Seulement, voilà…: les jetons d'ordre sont un peu trop petits pour mes gros doigts (et pas que les miens d‘ailleurs, même pour des plus fins), et les cartes, heu... leurs illustrations me laissent dans la même matière que les bustes des empereurs défunts... de marbre quoi. Attention, je ne dis pas que les cartes sont moches, mais disons qu'elles sont surtout « fonctionnelles ». Mise à part les cartes empereurs (qui ont un aspect « visage-reconstitué-sur-ordinateur d‘après les bustes déjà mentionnés » ), les autres cartes auraient mérité un peu plus d'illustrations.

C'est bien dommage car cela donne au jeu un aspect franchement tristounet. Le dessin sur la boîte n'est pas transcendant non plus, et il fait même carrément vieillot. Vous me direz "Oui, mais c'est normal, Rome, ça date pas d'hier", et je vous répondrais "D'accord, mais regardez les illustrations de jeux plus ou moins récents qui portent sur la même période : celles de Caligula font un peu pauvres quand même". Pour un jeu où l'abondance de matériel n'est pas la principale caractéristique, le design est vraiment décevant... mais Elfinwerks étant, sauf erreur de ma part, un petit éditeur qui débute, il lui sera évidemment beaucoup pardonné.

Règles

Caligula n'est pas un jeu léger et il s'adresse vraiment aux « gamers ». Le livret ne fait que 7 pages, mais elles sont bien remplies de règles denses et parfois complexes, comme celles qui gouvernent les conjurations (élément central du jeu) et les conséquences qu'elles impliquent : il vous faudra d'ailleurs fournir un certain effort d'assimilation avant de bien maitriser cette phase. Prévoyez donc plusieurs lectures de règles, et pas une à la va-vite juste avant de commencer la partie.

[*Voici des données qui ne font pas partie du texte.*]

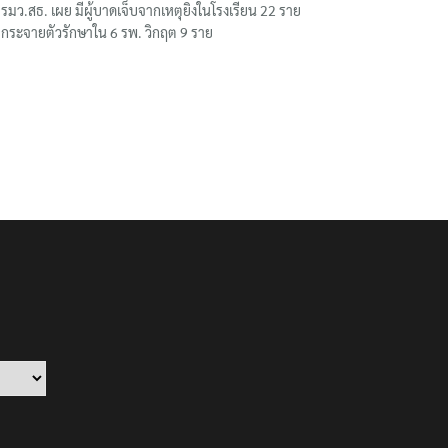
รมว.สธ. เผย มีผู้บาดเจ็บจากเหตุยิงในโรงเรียน 22 ราย
กระจายตัวรักษาใน 6 รพ. วิกฤต 9 ราย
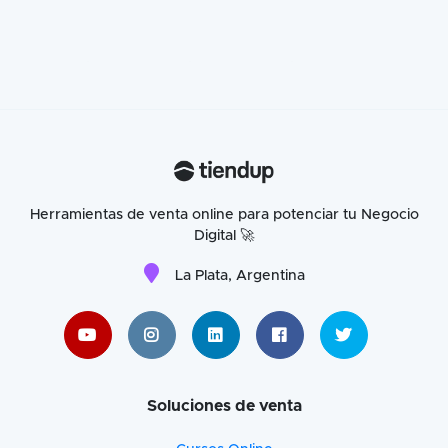
Herramientas de venta online para potenciar tu Negocio
Digital 🚀
La Plata, Argentina
Soluciones de venta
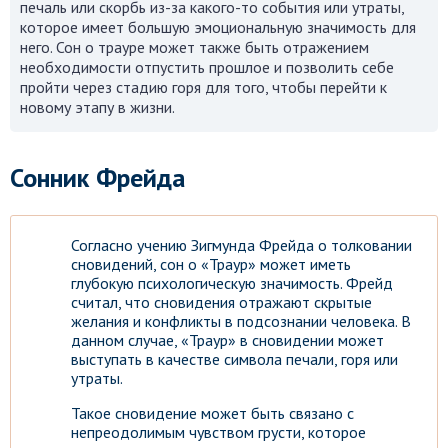
печаль или скорбь из-за какого-то события или утраты,
которое имеет большую эмоциональную значимость для
него. Сон о трауре может также быть отражением
необходимости отпустить прошлое и позволить себе
пройти через стадию горя для того, чтобы перейти к
новому этапу в жизни.
Сонник Фрейда
Согласно учению Зигмунда Фрейда о толковании
сновидений, сон о «Траур» может иметь
глубокую психологическую значимость. Фрейд
считал, что сновидения отражают скрытые
желания и конфликты в подсознании человека. В
данном случае, «Траур» в сновидении может
выступать в качестве символа печали, горя или
утраты.
Такое сновидение может быть связано с
непреодолимым чувством грусти, которое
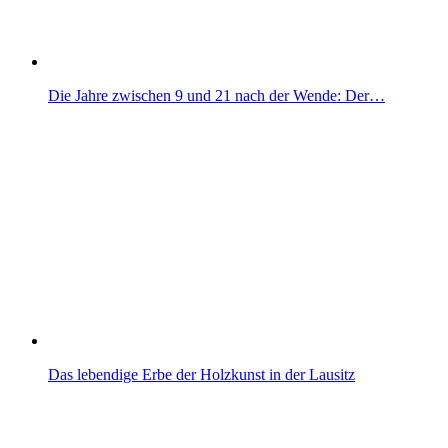
Die Jahre zwischen 9 und 21 nach der Wende: Der…
Das lebendige Erbe der Holzkunst in der Lausitz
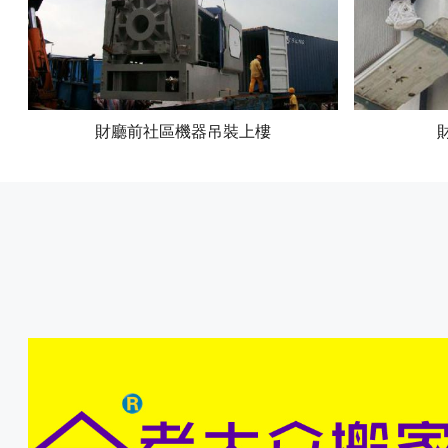
財廳前社區機器吊裝上樓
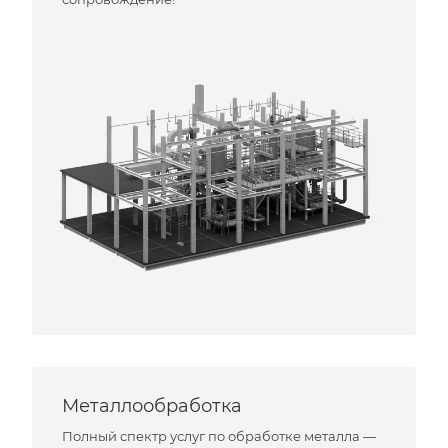
Металлообработка
Полный спектр услуг по обработке металла —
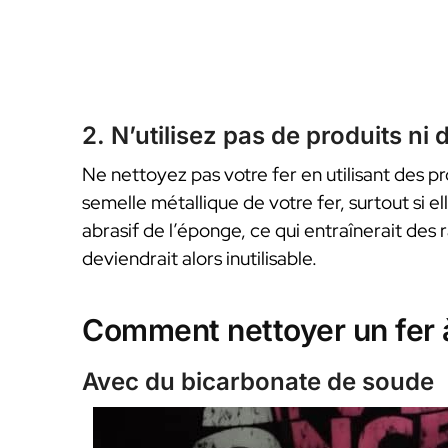
2. N’utilisez pas de produits ni d
Ne nettoyez pas votre fer en utilisant des pr
semelle métallique de votre fer, surtout si e
abrasif de l’éponge, ce qui entraînerait des r
deviendrait alors inutilisable.
Comment nettoyer un fer 
Avec du bicarbonate de soude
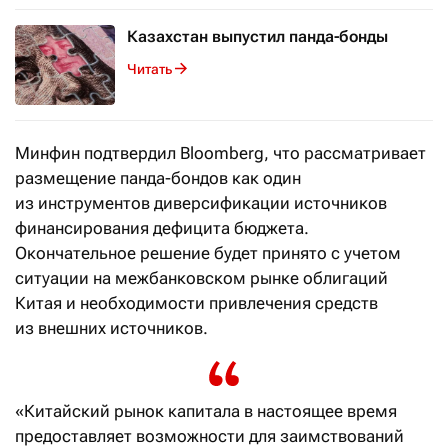
Казахстан выпустил панда-бонды
Читать
Минфин подтвердил Bloomberg, что рассматривает
размещение панда-бондов как один
из инструментов диверсификации источников
финансирования дефицита бюджета.
Окончательное решение будет принято с учетом
ситуации на межбанковском рынке облигаций
Китая и необходимости привлечения средств
из внешних источников.
«Китайский рынок капитала в настоящее время
предоставляет возможности для заимствований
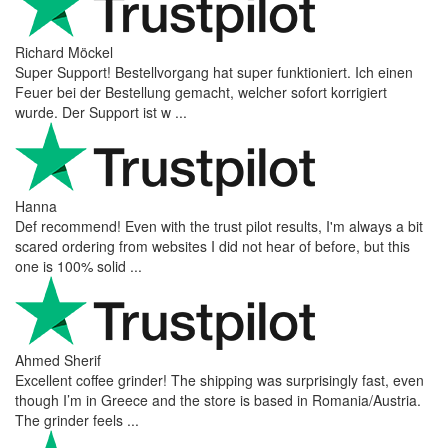
Richard Möckel
Super Support! Bestellvorgang hat super funktioniert. Ich einen
Feuer bei der Bestellung gemacht, welcher sofort korrigiert
wurde. Der Support ist w ...
Hanna
Def recommend! Even with the trust pilot results, I'm always a bit
scared ordering from websites I did not hear of before, but this
one is 100% solid ...
Ahmed Sherif
Excellent coffee grinder! The shipping was surprisingly fast, even
though I’m in Greece and the store is based in Romania/Austria.
The grinder feels ...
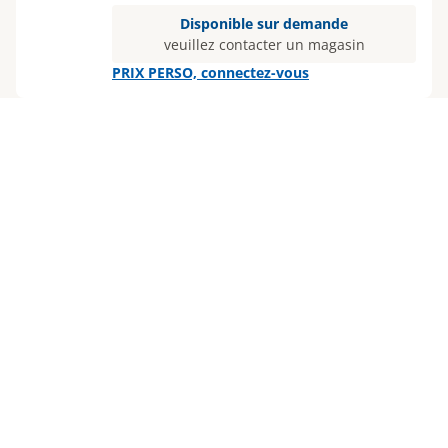
Disponible sur demande
veuillez contacter un magasin
PRIX PERSO, connectez-vous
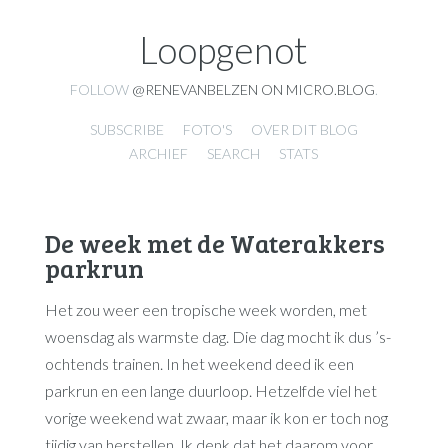
Loopgenot
FOLLOW
@RENEVANBELZEN ON MICRO.BLOG
.
SUBSCRIBE
FOTO'S
OVER DIT BLOG
ARCHIEF
SEARCH
STATS
De week met de Waterakkers
parkrun
Het zou weer een tropische week worden, met
woensdag als warmste dag. Die dag mocht ik dus ’s-
ochtends trainen. In het weekend deed ik een
parkrun en een lange duurloop. Hetzelfde viel het
vorige weekend wat zwaar, maar ik kon er toch nog
tijdig van herstellen. Ik denk dat het daarom voor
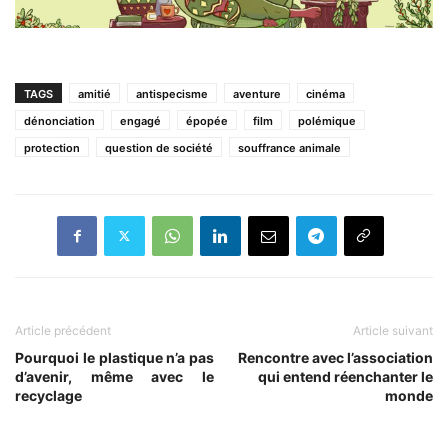
TAGS
amitié
antispecisme
aventure
cinéma
dénonciation
engagé
épopée
film
polémique
protection
question de société
souffrance animale
Article précédent
Article suivant
Pourquoi le plastique n’a pas
Rencontre avec l’association
d’avenir, même avec le
qui entend réenchanter le
recyclage
monde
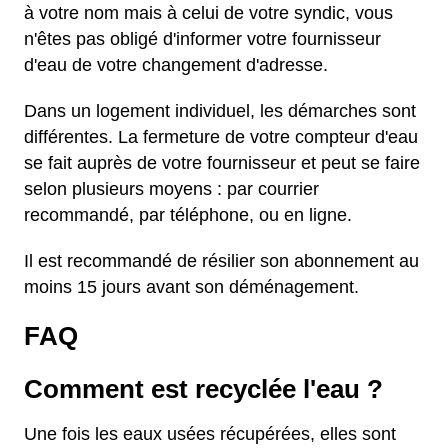
à votre nom mais à celui de votre syndic, vous
n'êtes pas obligé d'informer votre fournisseur
d'eau de votre changement d'adresse.
Dans un logement individuel, les démarches sont
différentes. La fermeture de votre compteur d'eau
se fait auprès de votre fournisseur et peut se faire
selon plusieurs moyens : par courrier
recommandé, par téléphone, ou en ligne.
Il est recommandé de résilier son abonnement au
moins 15 jours avant son déménagement.
FAQ
Comment est recyclée l'eau ?
Une fois les eaux usées récupérées, elles sont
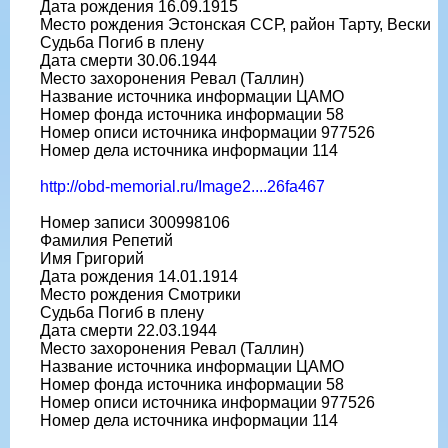
Дата рождения 16.09.1915
Место рождения Эстонская ССР, район Тарту, Вески
Судьба Погиб в плену
Дата смерти 30.06.1944
Место захоронения Ревал (Таллин)
Название источника информации ЦАМО
Номер фонда источника информации 58
Номер описи источника информации 977526
Номер дела источника информации 114
http://obd-memorial.ru/Image2....26fa467
Номер записи 300998106
Фамилия Репетий
Имя Григорий
Дата рождения 14.01.1914
Место рождения Смотрики
Судьба Погиб в плену
Дата смерти 22.03.1944
Место захоронения Ревал (Таллин)
Название источника информации ЦАМО
Номер фонда источника информации 58
Номер описи источника информации 977526
Номер дела источника информации 114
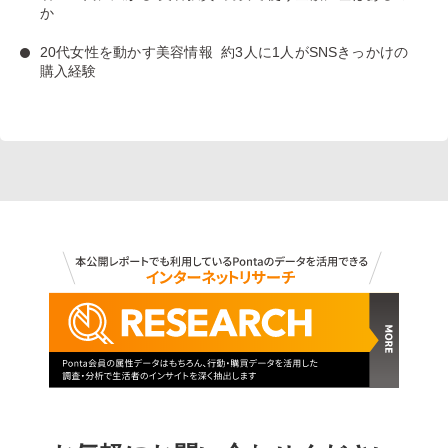
か
20代女性を動かす美容情報
約3人に1人がSNSきっかけの
購入経験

Alors comment ça marche ? Comment doit on s'y prendre pour occire un empereur romain ?

Au début du jeu, on dispose 10 cartes (appelées « Civitas ») sur la table : elles servent en quelque sorte de plateau, et sont issues de 5 paquets différents (triés par catégorie : Tribuni, Plebs, Praetoriani, Legionarii, Nobiles). Ces cartes proposent diverses actions de jeu. L'empereur actuel est posé en-dessous, avec à sa gauche et à sa droite deux successeurs possibles (et qui frétillent d‘impatience, faut bien le dire). Enfin, il y a les cartes dites "Sequentia", qui peuvent changer de place en cours de parties, et qui donnent le "La" pour la résolution des actions, une fois que les joueurs ont posé tous leurs jetons d'influence.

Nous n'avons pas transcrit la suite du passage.